Jak poinformował Zespół Opolskich Parków Krajobrazowych, właścicielka domu zauważyła gryzonia i - wykazując się dużą odpowiedzialnością - najpierw próbowała samodzielnie złapać zwierzę przy użyciu żywołapki. Gdy to się nie powiodło, skontaktowała się ze służbami Parku Krajobrazowego "Góry Opawskie".
Na miejsce szybko przybył strażnik parku, który zastał zwierzę schowane w kuchennej szafce. - Pierwsze, co zobaczyłem po jej otwarciu, to kłębek sznurka i małą głowę z dużymi czarnymi oczami patrzącymi prosto na mnie - relacjonował strażnik. Zaskoczona popielica wykonała imponujący skok i schowała się głębiej w szafce, co utrudniło jej odłowienie.
Po kilku minutach cierpliwych poszukiwań udało się jednak ująć dzikiego gościa bez wyrządzania mu krzywdy. Zwierzę zostało przetransportowane na teren Parku Krajobrazowego "Góry Opawskie" i wypuszczone do naturalnego środowiska - w starej buczynie, gdzie popielice mają idealne warunki do życia.
Popielica szara to niewielki gryzoń, który prowadzi nocny tryb życia i najczęściej zamieszkuje stare lasy liściaste.

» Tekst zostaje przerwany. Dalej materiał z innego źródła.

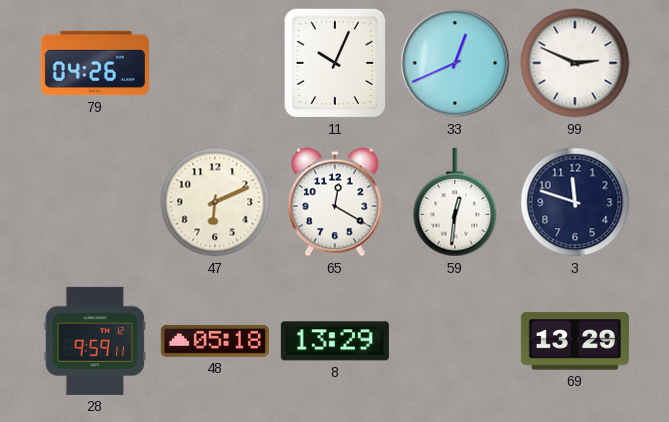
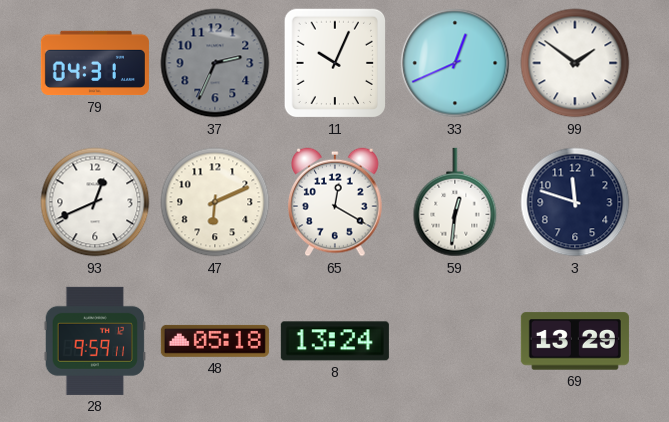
79: 04:26 -> 04:31
37: none -> 2:34
99: 2:49 -> 1:51
93: none -> 12:41
8: 13:29 -> 13:24
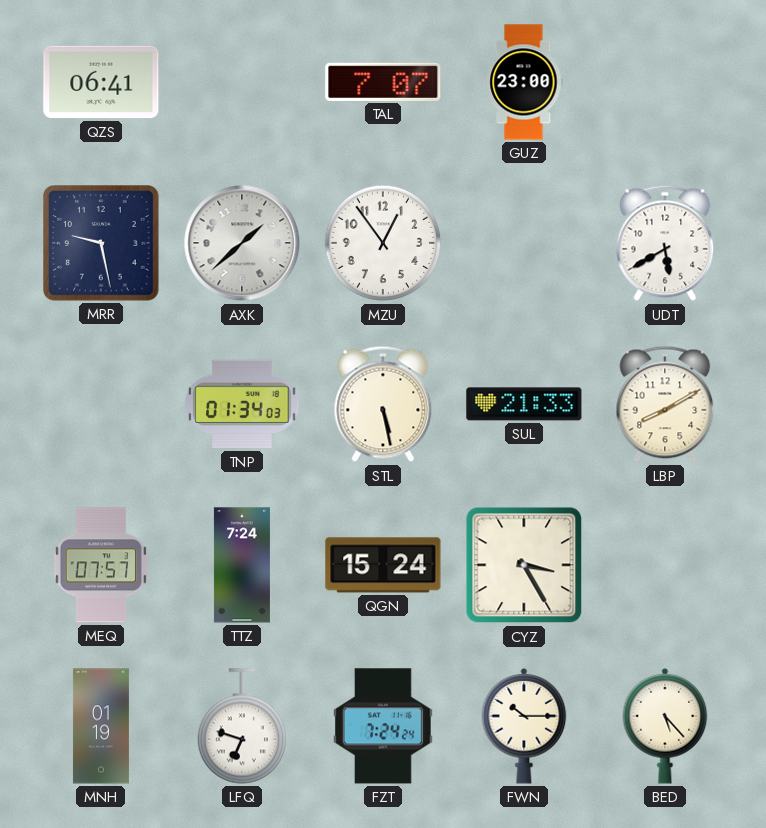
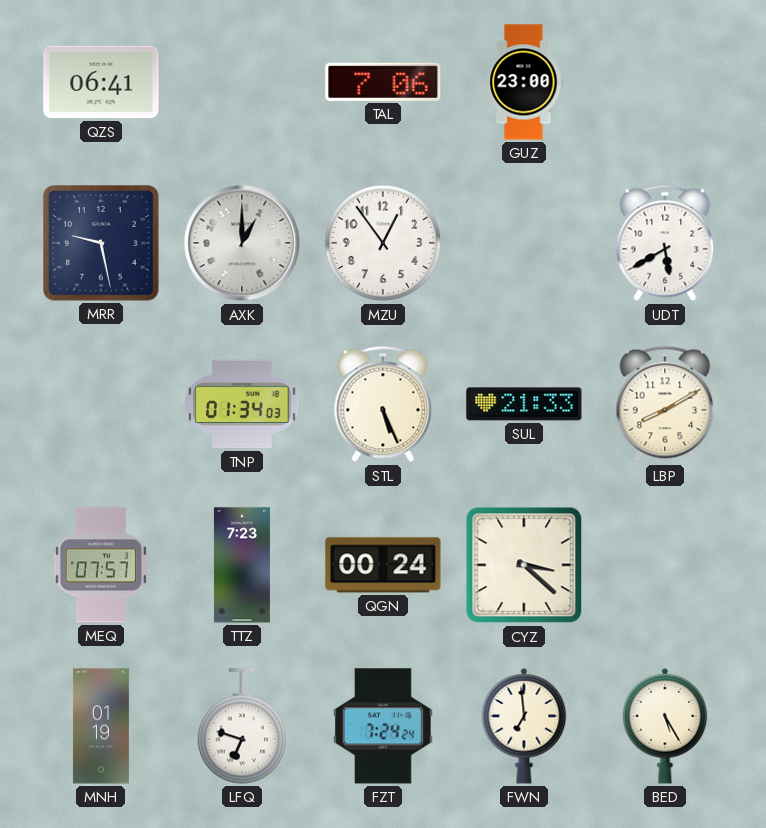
TAL: 7:07 -> 7:06
AXK: 1:38 -> 1:00
STL: 5:28 -> 5:26
TTZ: 7:24 -> 7:23
QGN: 15:24 -> 00:24
CYZ: 3:25 -> 3:22
FWN: 10:15 -> 6:59
BED: 5:23 -> 5:25
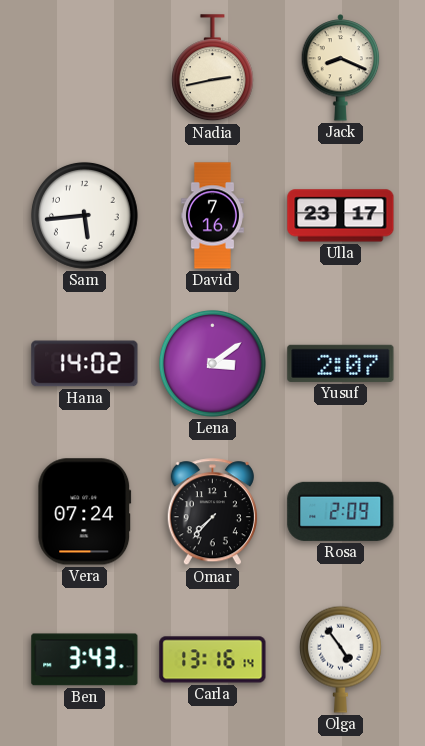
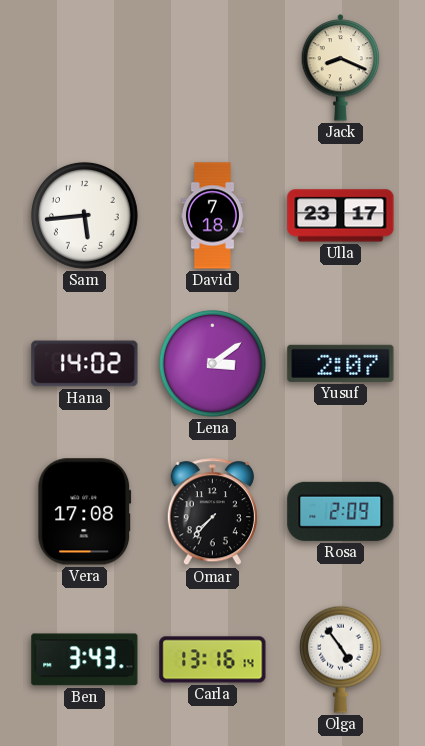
Nadia: 2:43 -> none
David: 7:16 -> 7:18
Vera: 07:24 -> 17:08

Mimo że rzadko daje się zaobserwować, można ją spotkać również w sąsiedztwie ludzkich domostw - zwłaszcza tam, gdzie blisko do lasu.
Zespół Opolskich Parków Krajobrazowych podkreśla, że to kolejny przykład udanej współpracy mieszkańców z parkiem i dowód na to, jak ważna jest świadomość ekologiczna lokalnych społeczności. - Dzięki szybkiej reakcji i odpowiedzialnemu podejściu udało się uniknąć zagrożenia dla zwierzęcia i niepotrzebnego stresu dla mieszkańców - komentują przedstawiciele parku.
Mieszkańcy regionu są zachęcani, by w podobnych przypadkach nie działać na własną rękę, a kontaktować się z odpowiednimi służbami - zarówno dla bezpieczeństwa własnego, jak i dzikiej fauny.